This review comes from Digitally Downloaded.
review When it came time to head down to the local game store and pick up my copy of Disney Infinity, the only platform that made sense to me was the Nintendo Wii U. Not because the Gamepad is used in any special way (it isn’t), but for the same reason that the same magic that made Disney such a special company when Walt was in charge is the magic that makes Nintendo games so compelling.
Both companies share a love of timeless stories that attract both young and old. Both companies have a heritage of unrelenting focus on quality, and both companies are responsible for the kind of fairy tales that captures children young and then continue to delight them through their adult lives. So it seemed natural for me to pair Disney to Nintendo when it came to playing this, Disney’s most important game to debate.
With development costs in excess of $100 million, Disney Infinity is a game that could really afford to fail. But by the same token there was never any real risk of it failing; for Disney Infinity is not just a game, it’s a franchise into itself with physical miniatures being an integral part of the experience. Buy into Disney Infinity and there’s every chance you’ll then shell out the $200 AUD extra it would take to buy all the miniatures and get the full game experience. If you’re a Disney fan and you don’t even own a game console you’re probably going to buy a handful of these miniatures as well, because they are incredibly well made and would fit in nicely with the collection of classic Disney goods that come back from a trip to Disneyland.
And in this game Disney has created a platform for future revenue. All it would take is the release of a Star Wars, Marvel or Mickey set of miniatures to sell a few million more copies of the game, and then there’s a massive backlog of “lesser” Disney characters and films to draw on – think Donald, The Nightmare Before Christmas, Dumbo, Fantasia – every single one of these franchises has a proud tradition with a fanbase that will buy into the game to experience. Suddenly that $100 million investment makes sense for with Disney Infinity Disney has come up with a product that can have a pipeline of steady revenue for years.
With a total cost of a couple hundred dollars naturally some people have raised questions on whether the game can possibly be worth that investment. In short, it is. Each physical miniature summons the corresponding character into the game world associated with it when placed on a board that comes packed in with the game. The miniature for Jack Sparrow will bring up the Caribbean and Jack Sparrow in-game, for instance. Each of these game worlds comes with an adventure that lasts between 5-10 hours of play and so, the basic set that comes with Monsters Inc, The Incredibles and the Pirates of the Caribbean worlds it 20 or so hour’s worth of content, then, and the additional characters from other Disney franchises all add additional content – so if you think of them as physical DLC the price tag starts to make more sense.
This price also buys access to the Toy Box, which is basically what it sounds like. Players are left free to design and populate their own environments however they feel fit to – kind of like a Disney version of Lego, really.
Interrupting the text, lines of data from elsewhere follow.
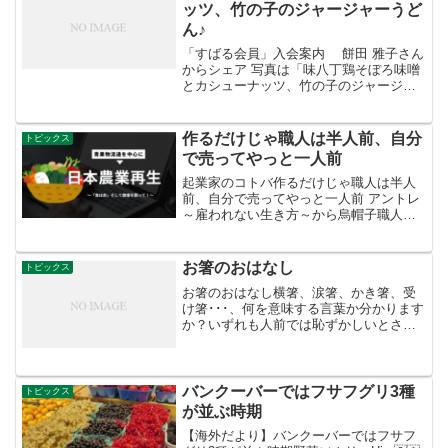
ッツ、竹の子のジャージャーうど
ん♪
「すばる会員」入会案内 餅田 雅子さん
からシェア 写真は「味八丁鶏そぼろ味噌
とカシューナッツ、竹の子のジャージャ
ーうどん♪」です。 すごくあったまって
美味しかった～♪ カシューナッツの薬膳
としての効能は、血を補い（補血効果）
作るだけじゃ職人は半人前、自分
トピックス
老化防止や疲労...
で売ってやっと一人前
起業家のコトバ作るだけじゃ職人は半人
前、自分で売ってやっと一人前 アントレ
～雇われない生き方～から烏帽子職人、
四津谷さんの雇われない生き方のスター
トは71歳のとき。それまではただつくる
だけの職人。やってみると、売る方がつ
お箸のおはなし
トピックス
くるよりも難しいこ...
お箸のおはなし横箸、涙箸、かき箸、受
け箸･･･、何を意味する言葉か分かります
か？いずれも人前では恥ずかしいとされ
る箸の作法です。ついついやってしまい
がちですが、自分でも思い当たるふしが
いくつもあり、帰ったら子どもにも教え
ようと思う担当Tでし...
バンクーバーではフサフグリ3種
トピックス
が並ぶ時期
【海外だより】バンクーバーではフサフ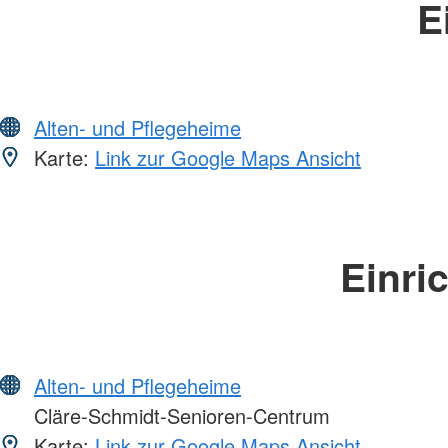
E
Alten- und Pflegeheime
Karte:
Link zur Google Maps Ansicht
Einri
Alten- und Pflegeheime
Cläre-Schmidt-Senioren-Centrum
Karte:
Link zur Google Maps Ansicht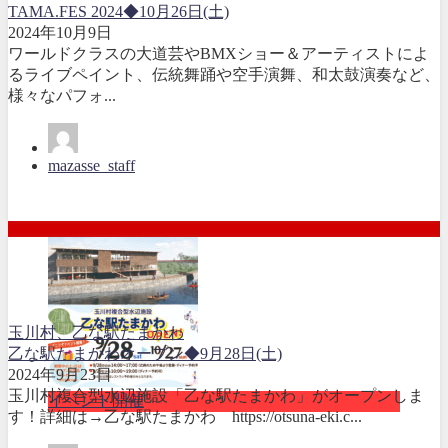
TAMA.FES 2024◆10月26日(土)
2024年10月9日
ワールドクラスの大道芸やBMXショー＆アーティストによ
るライブペイント、伝統舞踊や空手演舞、和太鼓演奏など、
様々なパフォ...
mazasse_staff
玉川村、乙な駅たまかわ
乙な駅たまかわオープン◆9月28日(土)
2024年9月23日
玉川村複合型水辺施設「乙な駅たまかわ」がオープンしま
イベント開催
す！詳細は→乙な駅たまかわ https://otsuna-eki.c...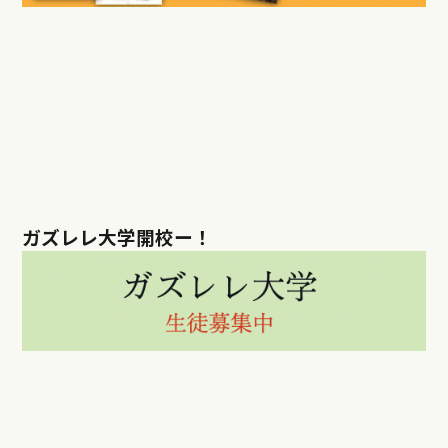
ガズレレ大学開校ー！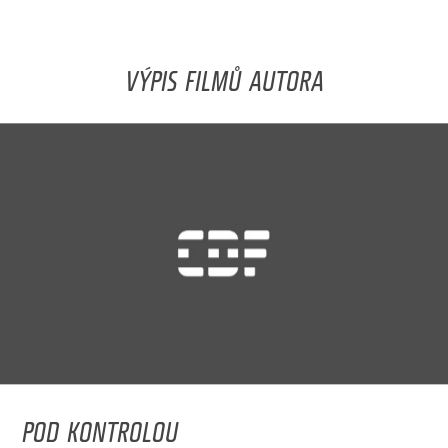
VÝPIS FILMŮ AUTORA
POD KONTROLOU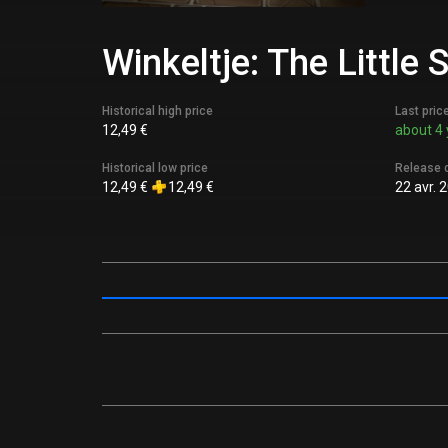
Winkeltje: The Little
Historical high price
Last pric
12,49 €
about 4 
Historical low price
Release 
12,49 €
12,49 €
22 avr. 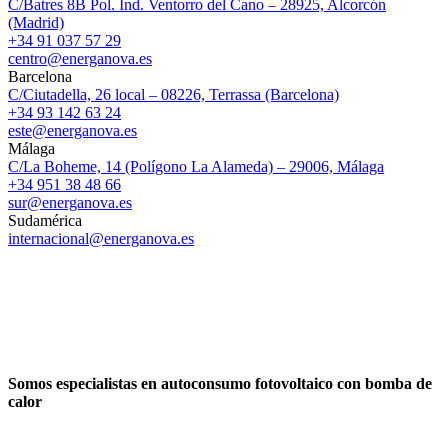
C/Batres 8B Pol. Ind. Ventorro del Cano – 28925, Alcorcón
(Madrid)
+34 91 037 57 29
centro@energanova.es
Barcelona
C/Ciutadella, 26 local – 08226, Terrassa (Barcelona)
+34 93 142 63 24
este@energanova.es
Málaga
C/La Boheme, 14 (Polígono La Alameda) – 29006, Málaga
+34 951 38 48 66
sur@energanova.es
Sudamérica
internacional@energanova.es
Somos especialistas en autoconsumo fotovoltaico con bomba de
calor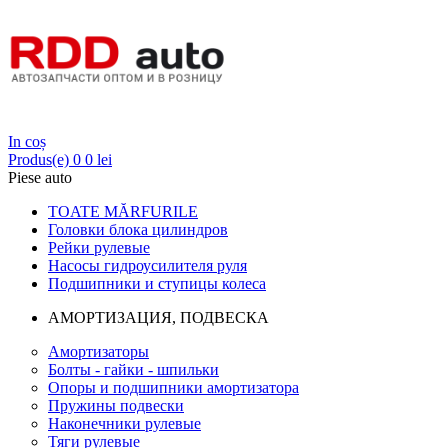
Login
In coș
Produs(e)
0
0 lei
Piese auto
TOATE MĂRFURILE
Головки блока цилиндров
Рейки рулевые
Насосы гидроусилителя руля
Подшипники и ступицы колеса
АМОРТИЗАЦИЯ, ПОДВЕСКА
Амортизаторы
Болты - гайки - шпильки
Опоры и подшипники амортизатора
Пружины подвески
Наконечники рулевые
Тяги рулевые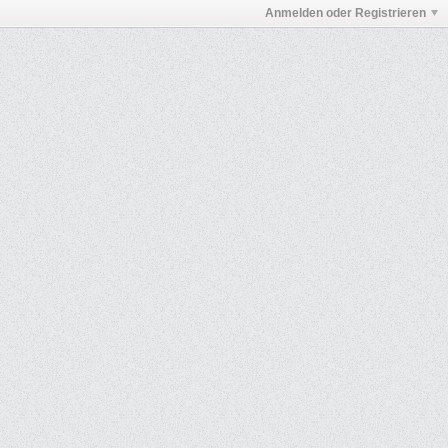
Anmelden oder Registrieren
Playing through the main game’s levels unlocks content in this Toy Box, but given there are over 1000 objects to populate the Toy Box, unlocking everything would be a grind. Thankfully for the less committed players it’s possible to buy these objects directly courtesy of packs of “discs” that can be bought and then zapped into the game in the same way that the miniatures are.
While clearly designed to be accessible to children and nowhere near as rich or deep as other games that have player-generated content like LittleBigPlanet, this Toy Box is the highlight of Disney Infinity. The game itself is well-made and all the levels are fun variations of action platformers with unique features appropriate to their respective franchises built in; the Pirates levels feature ship combat, for instance. But the most fun is in the Toy Box, where creativity rules and creating intricate monuments to Disney ingenuity is impossible to resist spending hour after hour in. I literally cheered when I unlocked the Scrooge McDuck money vault.
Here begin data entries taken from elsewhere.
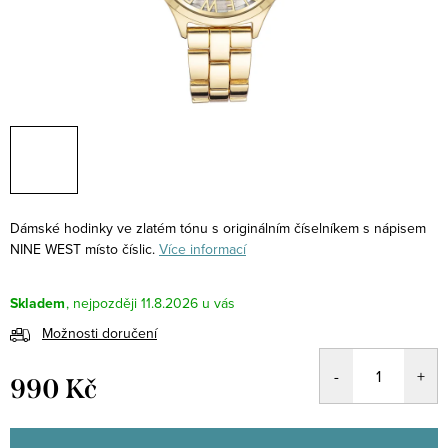
Dámské hodinky ve zlatém tónu s originálním číselníkem s nápisem
NINE WEST místo číslic.
Více informací
Skladem
11.8.2026
Možnosti doručení
990 Kč
Měrná
cena: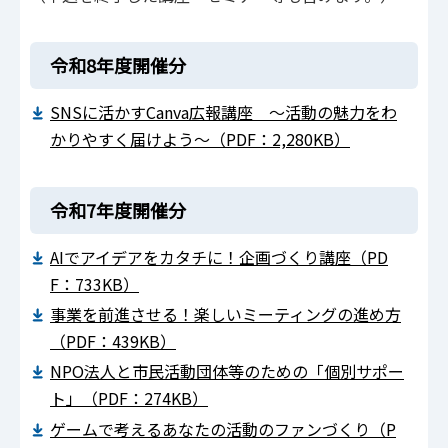
令和8年度開催分
SNSに活かすCanva広報講座 ～活動の魅力をわ
かりやすく届けよう～（PDF：2,280KB）
令和7年度開催分
AIでアイデアをカタチに！企画づくり講座（PD
F：733KB）
事業を前進させる！楽しいミーティングの進め方
（PDF：439KB）
NPO法人と市民活動団体等のための「個別サポー
ト」（PDF：274KB）
ゲームで考えるあなたの活動のファンづくり（P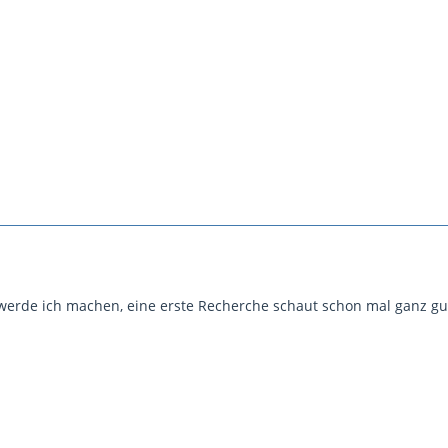
 werde ich machen, eine erste Recherche schaut schon mal ganz gu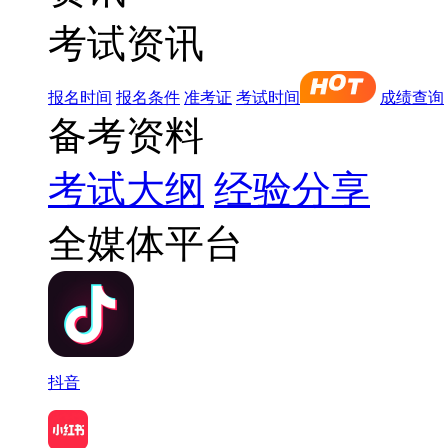
考试资讯
报名时间
报名条件
准考证
考试时间
成绩查询
备考资料
考试大纲
经验分享
全媒体平台
抖音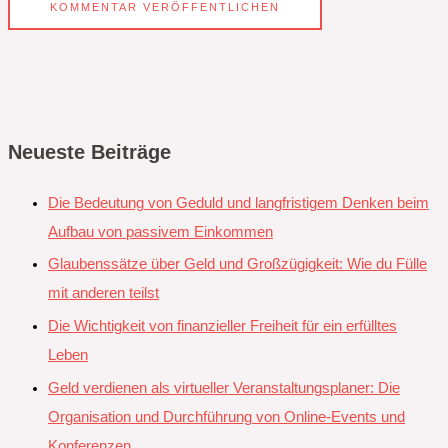
Neueste Beiträge
Die Bedeutung von Geduld und langfristigem Denken beim
Aufbau von passivem Einkommen
Glaubenssätze über Geld und Großzügigkeit: Wie du Fülle
mit anderen teilst
Die Wichtigkeit von finanzieller Freiheit für ein erfülltes
Leben
Geld verdienen als virtueller Veranstaltungsplaner: Die
Organisation und Durchführung von Online-Events und
Konferenzen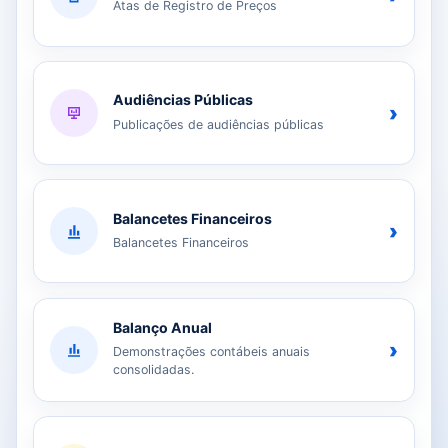
Atas de Registro de Preços
Audiências Públicas
›
Publicações de audiências públicas
Balancetes Financeiros
›
Balancetes Financeiros
Balanço Anual
›
Demonstrações contábeis anuais
consolidadas.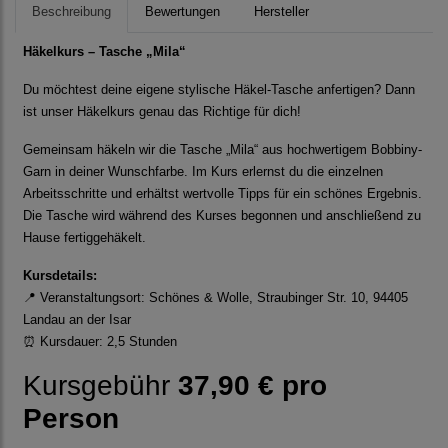
Beschreibung
Bewertungen
Hersteller
Häkelkurs – Tasche „Mila“
Du möchtest deine eigene stylische Häkel-Tasche anfertigen? Dann
ist unser Häkelkurs genau das Richtige für dich!
Gemeinsam häkeln wir die Tasche „Mila“ aus hochwertigem Bobbiny-
Garn in deiner Wunschfarbe. Im Kurs erlernst du die einzelnen
Arbeitsschritte und erhältst wertvolle Tipps für ein schönes Ergebnis.
Die Tasche wird während des Kurses begonnen und anschließend zu
Hause fertiggehäkelt.
Kursdetails:
📍 Veranstaltungsort: Schönes & Wolle, Straubinger Str. 10, 94405
Landau an der Isar
⏰ Kursdauer: 2,5 Stunden
Kursgebühr
37,90 € pro
Person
Equally impressive is the game’s second screen experience. By that I don’t mean the Wii U Gamepad, which is almost completely underutilized. The second screen I’m referring to here is the iPad, with Disney planning a couple of applications that link in to your “main game” account. For instance, you’ll be able to build Toy Box environments on your iPad, and then come back home and play on it on your console. Disney’s goal is to build a game infrastructure that travels everywhere with you, and that second screen experience certainly helps realise that ambition.
There’s a couple of fun little minigames for multiplayer, and if you have two miniatures from the same set then it’s possible to co-op the way through the story modes. Given that the game was designed so parents and children can play together this local co-op capability is especially compelling. I hope the picture that is being painted here is that Disney Infinity contains a wealth of content to justify its asking price, because it really does, and even more excitingly, it’s endlessly expandable, with the only real limit being Disney’s near-bottomless archives.
Disney Infinity also looks great, in a very Disney sense of the word, and each of the environments in the the game have their own original storylines; they’re simple, but they’re Disney.
And that’s what Disney Infinity is – it’s a giant love letter to everything Disney, a collector’s dream and a parent’s nightmare. It’s expensive to own everything (though not necessary to buy anything beyond the starter set to enjoy yourself immensely), but it offers unbounded creativity and one of the finest and most accessible virtual toy boxes you’ll ever experience in the games industry. The potential for this game to expand even further into the future is truly exciting.